Exercise aim »
Below are records; from the line containing "alicia keys" through the very last line, output each line exactly. No pictures.

Available data »
..........

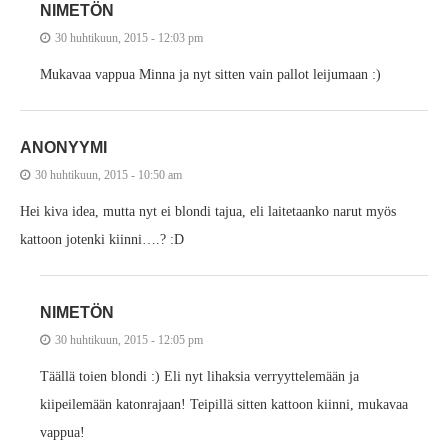
NIMETÖN
30 huhtikuun, 2015 - 12:03 pm
Mukavaa vappua Minna ja nyt sitten vain pallot leijumaan :)
ANONYYMI
30 huhtikuun, 2015 - 10:50 am
Hei kiva idea, mutta nyt ei blondi tajua, eli laitetaanko narut myös
kattoon jotenki kiinni….? :D
NIMETÖN
30 huhtikuun, 2015 - 12:05 pm
Täällä toien blondi :) Eli nyt lihaksia verryyttelemään ja
kiipeilemään katonrajaan! Teipillä sitten kattoon kiinni, mukavaa
vappua!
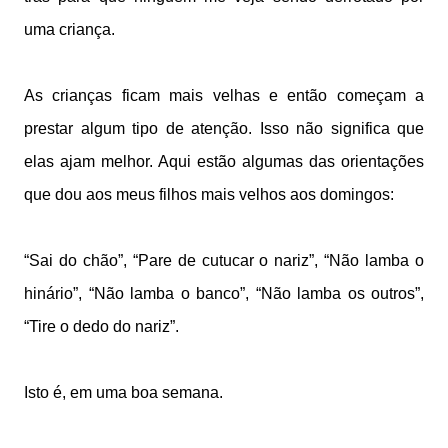
uma criança.
As crianças ficam mais velhas e então começam a
prestar algum tipo de atenção. Isso não significa que
elas ajam melhor. Aqui estão algumas das orientações
que dou aos meus filhos mais velhos aos domingos:
“Sai do chão”, “Pare de cutucar o nariz”, “Não lamba o
hinário”, “Não lamba o banco”, “Não lamba os outros”,
“Tire o dedo do nariz”.
Isto é, em uma boa semana.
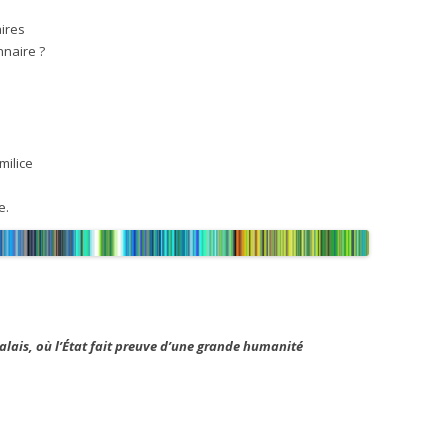
ires
nnaire ?
milice
e.
alais, où l’État fait preuve d’une grande humanité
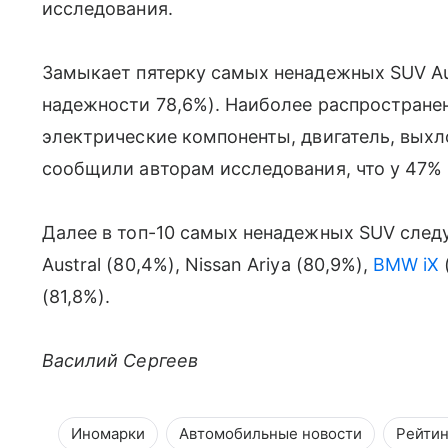
исследования.
Замыкает пятерку самых ненадежных SUV Aud
надежности 78,6%). Наиболее распростране
электрические компоненты, двигатель, вых
сообщили авторам исследования, что у 47%
Далее в топ-10 самых ненадежных SUV следую
Austral (80,4%), Nissan Ariya (80,9%),
BMW iX
(81,8%).
Василий Сергеев
Иномарки
Автомобильные новости
Рейтин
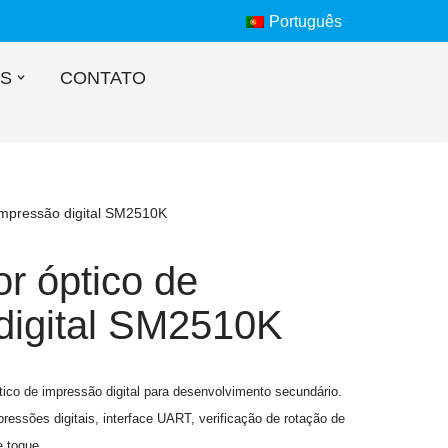
Português
S
CONTATO
 impressão digital SM2510K
or óptico de
digital SM2510K
ico de impressão digital para desenvolvimento secundário.
ressões digitais, interface UART, verificação de rotação de
e toque.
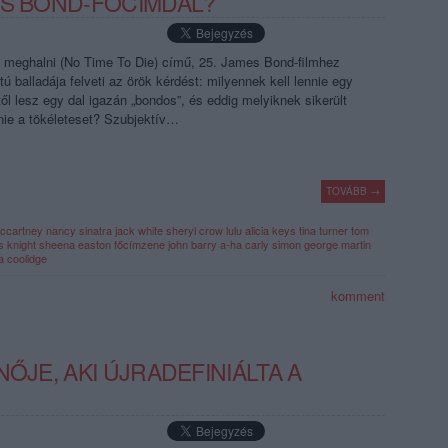
ES BOND-FŐCÍMDAL?
idő meghalni (No Time To Die) című, 25. James Bond-filmhez
tú balladája felveti az örök kérdést: milyennek kell lennie egy
l lesz egy dal igazán „bondos”, és eddig melyiknek sikerült
nie a tökéleteset? Szubjektív…
TOVÁBB →
mccartney
nancy sinatra
jack white
sheryl crow
lulu
alicia keys
tina turner
tom
s knight
sheena easton
főcímzene
john barry
a-ha
carly simon
george martin
ta coolidge
komment
NŐJE, AKI ÚJRADEFINIÁLTA A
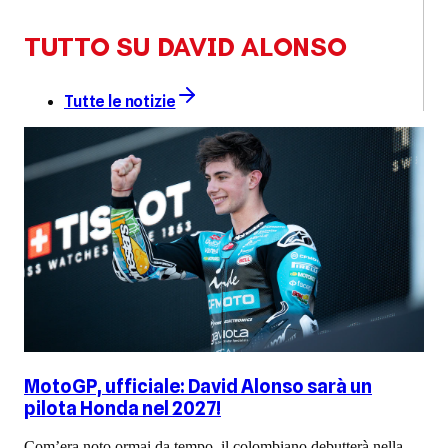
TUTTO SU DAVID ALONSO
Tutte le notizie
MotoGP, ufficiale: David Alonso sarà un
pilota Honda nel 2027!
Com’era noto ormai da tempo, il colombiano debutterà nella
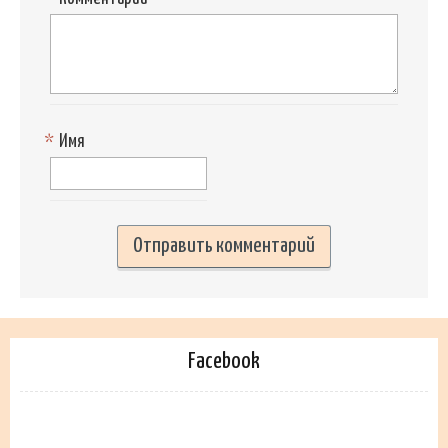
*
Имя
Facebook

..........

Completed task »
alicia keys
tina turner
tom
s knight
sheena easton
főcímzene
john barry
a-ha
carly simon
george martin
ta coolidge
komment
NŐJE, AKI ÚJRADEFINIÁLTA A
TUTTO SU DAVID ALONSO
Tutte le notizie
MotoGP, ufficiale: David Alonso sarà un
pilota Honda nel 2027!
Com’era noto ormai da tempo, il colombiano debutterà nella
*
Имя
Facebook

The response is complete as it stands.